Every line in the records below with the string "Geist" needs to be copied out.

(Beginning of Exercise inputs)

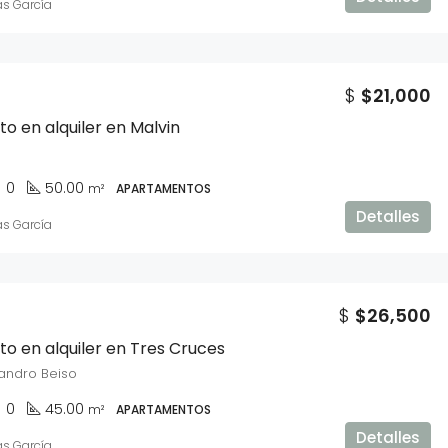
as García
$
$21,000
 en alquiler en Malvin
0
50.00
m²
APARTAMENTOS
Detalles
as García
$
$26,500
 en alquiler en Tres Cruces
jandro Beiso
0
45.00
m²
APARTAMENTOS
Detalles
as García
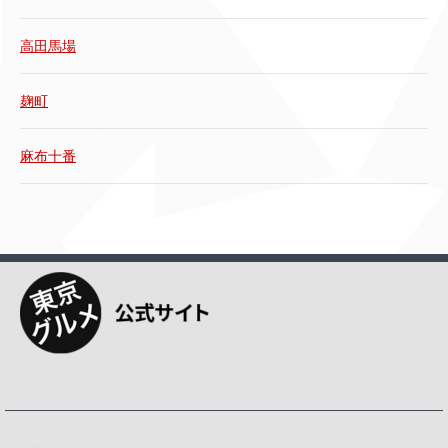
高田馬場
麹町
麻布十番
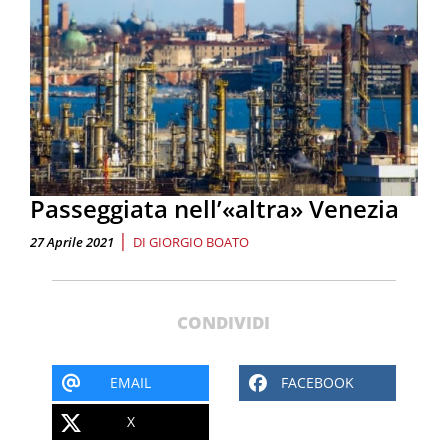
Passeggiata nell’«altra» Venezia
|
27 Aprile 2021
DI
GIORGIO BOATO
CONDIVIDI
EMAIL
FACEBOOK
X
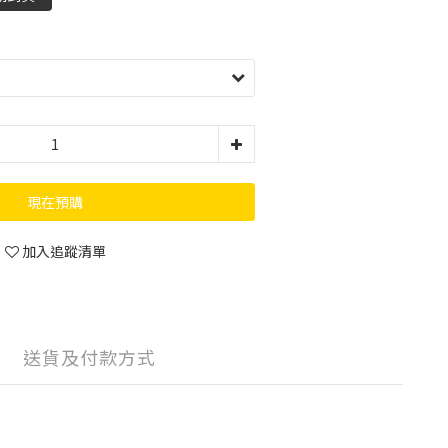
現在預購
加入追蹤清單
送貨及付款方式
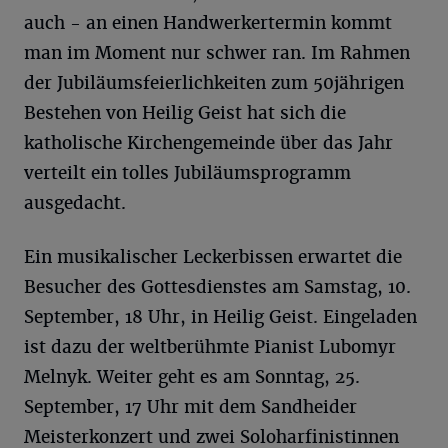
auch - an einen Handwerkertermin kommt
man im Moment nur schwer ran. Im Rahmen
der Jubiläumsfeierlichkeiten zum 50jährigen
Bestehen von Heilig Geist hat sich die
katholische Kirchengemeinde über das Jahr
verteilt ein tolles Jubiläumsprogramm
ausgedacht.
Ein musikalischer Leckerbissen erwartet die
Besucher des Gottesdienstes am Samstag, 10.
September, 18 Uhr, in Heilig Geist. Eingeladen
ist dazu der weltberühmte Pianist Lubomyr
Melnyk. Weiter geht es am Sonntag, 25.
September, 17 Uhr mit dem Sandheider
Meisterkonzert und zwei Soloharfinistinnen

(End of Exercise inputs)
(Beginning of Exercise inputs)

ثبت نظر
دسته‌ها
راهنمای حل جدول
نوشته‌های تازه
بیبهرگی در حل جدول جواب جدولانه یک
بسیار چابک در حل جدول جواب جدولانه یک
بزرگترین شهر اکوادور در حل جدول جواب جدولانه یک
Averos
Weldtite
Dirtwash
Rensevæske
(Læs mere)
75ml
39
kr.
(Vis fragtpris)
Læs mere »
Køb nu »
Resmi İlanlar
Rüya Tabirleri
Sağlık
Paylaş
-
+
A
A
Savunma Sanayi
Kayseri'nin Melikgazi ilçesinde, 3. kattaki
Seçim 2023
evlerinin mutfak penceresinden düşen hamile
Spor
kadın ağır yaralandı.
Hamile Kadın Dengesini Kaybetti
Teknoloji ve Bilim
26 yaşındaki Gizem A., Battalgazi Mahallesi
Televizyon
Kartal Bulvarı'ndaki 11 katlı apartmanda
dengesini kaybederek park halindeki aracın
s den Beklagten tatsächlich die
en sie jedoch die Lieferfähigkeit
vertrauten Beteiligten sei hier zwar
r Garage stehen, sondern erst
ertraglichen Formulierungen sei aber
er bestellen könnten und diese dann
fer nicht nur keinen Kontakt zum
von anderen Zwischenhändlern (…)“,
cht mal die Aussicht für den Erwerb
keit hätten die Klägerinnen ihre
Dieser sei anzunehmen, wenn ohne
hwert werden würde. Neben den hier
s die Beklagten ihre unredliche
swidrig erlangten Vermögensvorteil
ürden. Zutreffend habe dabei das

(End of Exercise inputs)

The answer -
Bestehen von Heilig Geist hat sich die
September, 18 Uhr, in Heilig Geist. Eingeladen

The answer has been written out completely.